Records provided START

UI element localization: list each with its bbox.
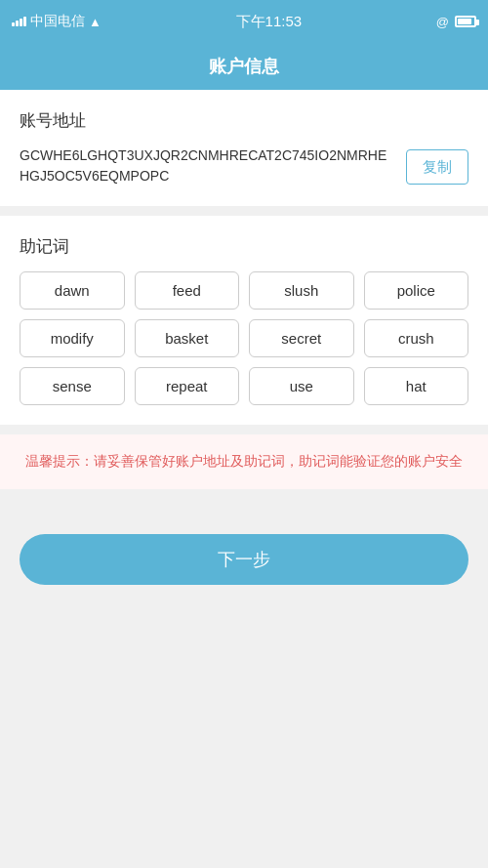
mnemonic-word-item: repeat bbox=[135, 367, 240, 405]
mnemonic-word-item: slush bbox=[249, 271, 354, 310]
status-right: @ bbox=[436, 15, 476, 29]
spacer bbox=[0, 499, 488, 518]
address-text: GCWHE6LGHQT3UXJQR2CNMHRECAT2C745IO2NMRHE… bbox=[20, 145, 394, 186]
next-button[interactable]: 下一步 bbox=[20, 534, 468, 585]
page-title: 账户信息 bbox=[209, 55, 279, 78]
mnemonic-word-item: feed bbox=[135, 271, 240, 310]
mnemonic-grid: dawnfeedslushpolicemodifybasketsecretcru… bbox=[20, 271, 468, 405]
mnemonic-card: 助记词 dawnfeedslushpolicemodifybasketsecre… bbox=[0, 216, 488, 425]
status-bar: 中国电信 ▲ 下午11:53 @ bbox=[0, 0, 488, 43]
copy-button[interactable]: 复制 bbox=[406, 149, 468, 185]
at-icon: @ bbox=[436, 15, 449, 29]
mnemonic-word-item: hat bbox=[364, 367, 469, 405]
bottom-area: 下一步 bbox=[0, 518, 488, 614]
warning-section: 温馨提示：请妥善保管好账户地址及助记词，助记词能验证您的账户安全 bbox=[0, 434, 488, 489]
app-header: 账户信息 bbox=[0, 43, 488, 90]
address-card: 账号地址 GCWHE6LGHQT3UXJQR2CNMHRECAT2C745IO2… bbox=[0, 90, 488, 206]
mnemonic-word-item: dawn bbox=[20, 271, 125, 310]
status-left: 中国电信 ▲ bbox=[12, 13, 102, 30]
mnemonic-section-label: 助记词 bbox=[20, 235, 468, 258]
carrier-label: 中国电信 bbox=[30, 13, 85, 30]
wifi-icon: ▲ bbox=[89, 15, 102, 29]
signal-icon bbox=[12, 17, 26, 26]
mnemonic-word-item: sense bbox=[20, 367, 125, 405]
address-section: GCWHE6LGHQT3UXJQR2CNMHRECAT2C745IO2NMRHE… bbox=[20, 145, 468, 186]
status-time: 下午11:53 bbox=[236, 13, 303, 31]
mnemonic-word-item: crush bbox=[364, 319, 469, 357]
mnemonic-word-item: use bbox=[249, 367, 354, 405]
mnemonic-word-item: police bbox=[364, 271, 469, 310]
mnemonic-word-item: modify bbox=[20, 319, 125, 357]
battery-icon bbox=[455, 16, 476, 27]
mnemonic-word-item: basket bbox=[135, 319, 240, 357]
mnemonic-word-item: secret bbox=[249, 319, 354, 357]
warning-text: 温馨提示：请妥善保管好账户地址及助记词，助记词能验证您的账户安全 bbox=[20, 450, 468, 474]
address-section-label: 账号地址 bbox=[20, 109, 468, 132]
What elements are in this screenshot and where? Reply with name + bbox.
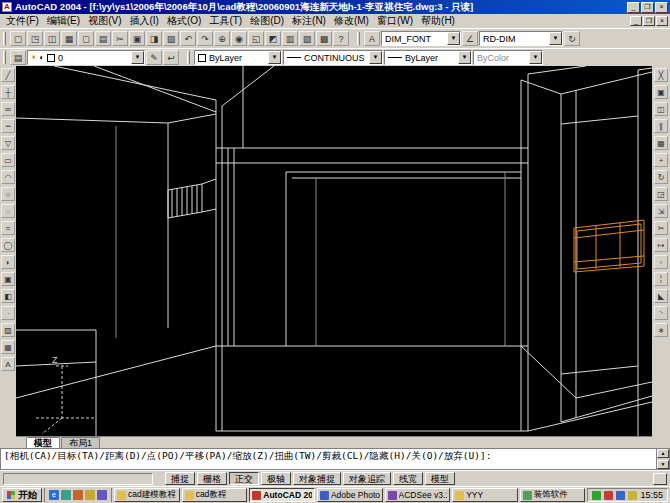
menu-item-file[interactable]: 文件(F) <box>2 14 43 28</box>
scale-button[interactable]: ◲ <box>654 187 668 201</box>
construction-line-button[interactable]: ┼ <box>1 85 15 99</box>
menu-item-help[interactable]: 帮助(H) <box>417 14 459 28</box>
quick-launch-icon-mail[interactable] <box>85 490 95 500</box>
polyline-button[interactable]: ┉ <box>1 119 15 133</box>
chevron-down-icon[interactable]: ▼ <box>549 32 562 45</box>
command-window[interactable]: [相机(CA)/目标(TA)/距离(D)/点(PO)/平移(PA)/缩放(Z)/… <box>0 448 670 470</box>
insert-block-button[interactable]: ▣ <box>1 272 15 286</box>
zoom-previous-button[interactable]: ◩ <box>265 31 281 46</box>
menu-item-insert[interactable]: 插入(I) <box>125 14 162 28</box>
break-button[interactable]: ╎ <box>654 272 668 286</box>
menu-item-format[interactable]: 格式(O) <box>163 14 205 28</box>
ellipse-arc-button[interactable]: ◗ <box>1 255 15 269</box>
revision-cloud-button[interactable]: ◌ <box>1 204 15 218</box>
toolbar-grip[interactable] <box>3 32 6 45</box>
model-viewport[interactable]: Z <box>16 66 652 436</box>
dim-style-combo[interactable]: RD-DIM ▼ <box>479 31 563 46</box>
rotate-button[interactable]: ↻ <box>654 170 668 184</box>
chamfer-button[interactable]: ◣ <box>654 289 668 303</box>
pan-button[interactable]: ⊕ <box>214 31 230 46</box>
scroll-down-icon[interactable]: ▼ <box>657 460 669 469</box>
plot-preview-button[interactable]: ◻ <box>78 31 94 46</box>
line-button[interactable]: ╱ <box>1 68 15 82</box>
chevron-down-icon[interactable]: ▼ <box>458 51 471 64</box>
ellipse-button[interactable]: ◯ <box>1 238 15 252</box>
offset-button[interactable]: ∥ <box>654 119 668 133</box>
stretch-button[interactable]: ⇲ <box>654 204 668 218</box>
paste-button[interactable]: ◨ <box>146 31 162 46</box>
extend-button[interactable]: ↦ <box>654 238 668 252</box>
tray-icon-1[interactable] <box>592 491 601 500</box>
tool-palettes-button[interactable]: ▩ <box>316 31 332 46</box>
publish-button[interactable]: ▤ <box>95 31 111 46</box>
chevron-down-icon[interactable]: ▼ <box>131 51 144 64</box>
chevron-down-icon[interactable]: ▼ <box>447 32 460 45</box>
menu-item-tools[interactable]: 工具(T) <box>205 14 246 28</box>
taskbar-task-cad-tutorial[interactable]: cad教程 <box>182 488 248 502</box>
menu-item-draw[interactable]: 绘图(D) <box>246 14 288 28</box>
layer-properties-manager-button[interactable]: ▤ <box>10 50 26 65</box>
close-button[interactable]: × <box>655 2 668 13</box>
polygon-button[interactable]: ▽ <box>1 136 15 150</box>
save-button[interactable]: ◫ <box>44 31 60 46</box>
help-button[interactable]: ? <box>333 31 349 46</box>
copy-button[interactable]: ▣ <box>129 31 145 46</box>
taskbar-task-decor-software[interactable]: 装饰软件 <box>520 488 586 502</box>
plot-button[interactable]: ▦ <box>61 31 77 46</box>
erase-button[interactable]: ╳ <box>654 68 668 82</box>
break-at-point-button[interactable]: ◦ <box>654 255 668 269</box>
tray-icon-3[interactable] <box>616 491 625 500</box>
fillet-button[interactable]: ◝ <box>654 306 668 320</box>
undo-button[interactable]: ↶ <box>180 31 196 46</box>
status-toggle-osnap[interactable]: 对象捕捉 <box>293 472 341 485</box>
move-button[interactable]: + <box>654 153 668 167</box>
status-toggle-model[interactable]: 模型 <box>425 472 455 485</box>
cut-button[interactable]: ✂ <box>112 31 128 46</box>
highlighted-object[interactable] <box>574 220 644 272</box>
tray-icon-4[interactable] <box>628 491 637 500</box>
minimize-button[interactable]: _ <box>627 2 640 13</box>
status-toggle-ortho[interactable]: 正交 <box>229 472 259 485</box>
point-button[interactable]: ∙ <box>1 306 15 320</box>
designcenter-button[interactable]: ▧ <box>299 31 315 46</box>
menu-item-window[interactable]: 窗口(W) <box>373 14 417 28</box>
dim-style-button[interactable]: ∠ <box>462 31 478 46</box>
dim-update-button[interactable]: ↻ <box>564 31 580 46</box>
multiline-button[interactable]: ═ <box>1 102 15 116</box>
toolbar-grip[interactable] <box>3 51 6 64</box>
quick-launch-icon-media[interactable] <box>73 490 83 500</box>
trim-button[interactable]: ✂ <box>654 221 668 235</box>
array-button[interactable]: ▦ <box>654 136 668 150</box>
hatch-button[interactable]: ▨ <box>1 323 15 337</box>
doc-restore-button[interactable]: ❐ <box>643 16 655 26</box>
spline-button[interactable]: ≈ <box>1 221 15 235</box>
lineweight-combo[interactable]: ByLayer ▼ <box>384 50 472 65</box>
open-button[interactable]: ◳ <box>27 31 43 46</box>
chevron-down-icon[interactable]: ▼ <box>369 51 382 64</box>
status-toggle-polar[interactable]: 极轴 <box>261 472 291 485</box>
arc-button[interactable]: ◠ <box>1 170 15 184</box>
taskbar-task-cad-modeling-tutorial[interactable]: cad建模教程 <box>114 488 180 502</box>
status-toggle-otrack[interactable]: 对象追踪 <box>343 472 391 485</box>
quick-launch-icon-ie[interactable]: e <box>49 490 59 500</box>
tab-layout1[interactable]: 布局1 <box>61 437 100 448</box>
circle-button[interactable]: ○ <box>1 187 15 201</box>
scroll-up-icon[interactable]: ▲ <box>657 449 669 458</box>
dim-text-style-combo[interactable]: DIM_FONT ▼ <box>381 31 461 46</box>
menu-item-dimension[interactable]: 标注(N) <box>288 14 330 28</box>
match-properties-button[interactable]: ▨ <box>163 31 179 46</box>
tab-model[interactable]: 模型 <box>26 437 60 448</box>
redo-button[interactable]: ↷ <box>197 31 213 46</box>
start-button[interactable]: 开始 <box>2 488 42 502</box>
toolbar-grip[interactable] <box>357 32 360 45</box>
region-button[interactable]: ▦ <box>1 340 15 354</box>
restore-button[interactable]: ❐ <box>641 2 654 13</box>
mirror-button[interactable]: ◫ <box>654 102 668 116</box>
taskbar-task-acdsee[interactable]: ACDSee v3.1... <box>385 488 451 502</box>
make-block-button[interactable]: ◧ <box>1 289 15 303</box>
linetype-combo[interactable]: CONTINUOUS ▼ <box>283 50 383 65</box>
doc-close-button[interactable]: × <box>656 16 668 26</box>
rectangle-button[interactable]: ▭ <box>1 153 15 167</box>
copy-object-button[interactable]: ▣ <box>654 85 668 99</box>
status-toggle-lwt[interactable]: 线宽 <box>393 472 423 485</box>
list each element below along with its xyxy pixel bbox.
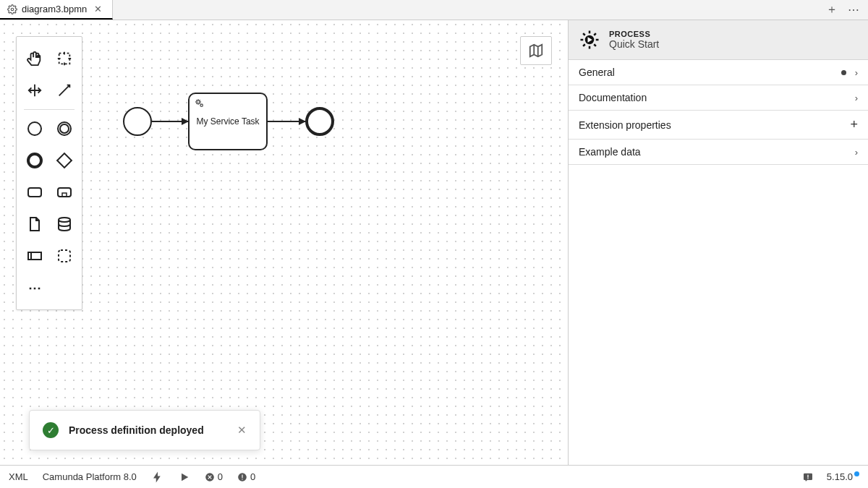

Records provided END

■ Task goal: Each line of the material that has the word "style" belongs in the answer.

■ Exercise response:
dim-style-combo[interactable]: RD-DIM ▼ <box>479 31 563 46</box>
dim-style-button[interactable]: ∠ <box>462 31 478 46</box>
dim-text-style-combo[interactable]: DIM_FONT ▼ <box>381 31 461 46</box>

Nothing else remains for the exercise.